It’s the final, mostly meaningless game of the season, so we’re not too stressed out.
I am not going to worry about this football game. I may muster up an angry comment or two, or perhaps cheer once in joy if this team makes a big play, but for the first time in recent memory I am not going to fret about the outcome at all. If Atlanta wins, great, they’ve capped a three game streak to close out a disappointing season and give us some reason, if we squint, to see hope for 2019. If they lose, great, they’ll have a crack at an even more premier prospect than they’ll get at, say, 15.
So what’s there to worry about and feel confident about in a game with virtually no stakes at all? Let’s see.
Worry that the Falcons will take trying to win to extremes
It’s a rare circumstance indeed where I don’t want the Falcons to win a football game, and I’ll fall just short of that here. I am concerned that they will ultimately push so hard to win that they miss a small opportunity to take a closer look at their young talent.

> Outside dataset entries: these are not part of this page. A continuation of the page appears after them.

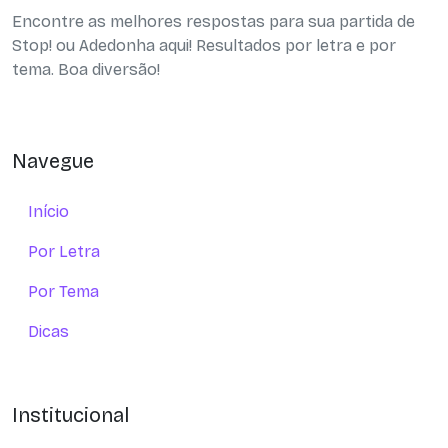
Encontre as melhores respostas para sua partida de
Stop! ou Adedonha aqui! Resultados por letra e por
tema. Boa diversão!
Navegue
Início
Por Letra
Por Tema
Dicas
Institucional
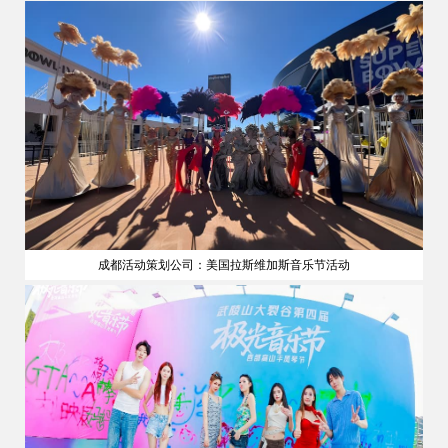
成都活动策划公司：美国拉斯维加斯音乐节活动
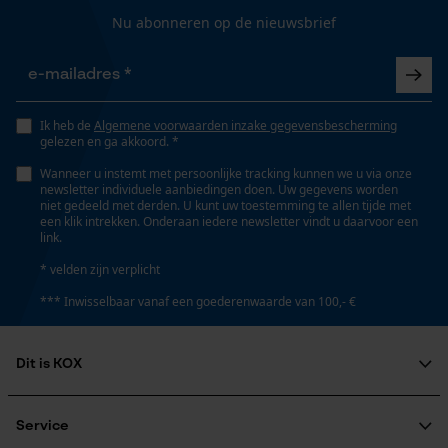
Gepersonaliseerde homepage
Nu abonneren op de nieuwsbrief
Opgeslagen winkelwagen
Type kettingwiel
Persoonlijke begroeting
trommel met losse ring
Geo-IP en gebruikersdetectie
Ik heb de
Algemene voorwaarden inzake gegevensbescherming
YouTube-video's
gelezen en ga akkoord. *
Volume
Google Maps
Wanneer u instemt met persoonlijke tracking kunnen we u via onze
406.12 cm³
newsletter individuele aanbiedingen doen. Uw gegevens worden
niet gedeeld met derden. U kunt uw toestemming te allen tijde met
een klik intrekken. Onderaan iedere newsletter vindt u daarvoor een
link.
Marketing Cookies
Technische specificaties
* velden zijn verplicht
*** Inwisselbaar vanaf een goederenwaarde van 100,- €
Automatische kettingsmering
Nee
Google Global Site Tag
Dit is KOX
Microsoft Advertising Universal
Event Tracking
Eigenschap
Over ons
afneembaar
Survicate
Maatschappelijke betrokkenheid
Service
raadgever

This is not merely an academic concern, because Quinn has been adamant about the team’s desire to play these games like they would any other. Brian Hill has snuck in due to injury and the Falcons have found a way to get Isaiah Oliver on the field more often, but they haven’t done the wholesale evaluation work you might expect from a team with the lost season, and we all know they won’t do so.
That said, if this one gets out of hand early, one way or the other, the Falcons would be remiss to not take a look at Matt Gono at guard, Oliver at cornerback, Deadrin Senat at defensive tackle, and perhaps Russell Gage at wide receiver. The Falcons are about to head into an offseason with no slam dunk starters at guard—Wes Schweitzer is probably the best bet, at this point, and that says a lot—with Robert Alford potentially looming as a cut, with Terrell McClain, Brooks Reed and Derrick Shelby potentially leaving town, and with no sure thing at wide receiver beyond the team’s top three options. However short the look might be at the players I’ve listed above, I’m hopeful the Falcons will take it, and I’m concerned they will not.
Feel confident that the Falcons will put up a good fight
Regardless of whether they roll with their top-end starters all game or not, the Falcons will give the Buccaneers all they can handle. This has as much to do with the Bucs as the Falcons, in case you were wondering.
Tampa Bay’s fans are, by and large, a long-suffering bunch with a pretty decent sense of humor about their favorite team. But they bristled a bit this offseason when I suggested that this current epoch of the Bucs was doomed, and indeed had been doomed for a while, with Jameis Winston’s legal troubles serving as the latest, longest ominous bell tolling for the franchise. While Winston hasn’t been the primary source of the team’s troubles this year, he’s still been pretty mediocre for a fourth-year former first overall pick, and this franchise has no certain way forward because of that. They may fire Dirk Koetter, who bizarrely tried to take away play-calling duty from bright offensive coordinator Todd Monken and has coaxed little out of his players, and they’ll certainly fire Jason Licht, a hotshot coming in who has consistently assembled an underperforming roster and presided over the brutally bad trade for Roberto Aguayo.
The Bucs, then, are a mess. There’s something in the front seven here to build on and plenty of talent on offense, so they won’t have trouble attracting new blood to the front office and coaching staff. But will top candidates forego the impossible brightness of the future in Cleveland, overlook the chance to mold a Josh Rosen or Sam Darnold, all for a team that hasn’t made the playoffs in over a decade? No, probably not.
All that’s to say that this Falcons team, which has gotten its feet under it in the last couple of weeks, can at least hang with this Bucs team and give them a good game. But it’s Atlanta that heads into 2019 with 3-4 great players returning, a modest war chest of picks and cash to play with, and a refreshed coaching staff. Tampa Bay will have to start over, and if they’re not lucky and good, it’ll be another reboot that doesn’t help them find a better way forward.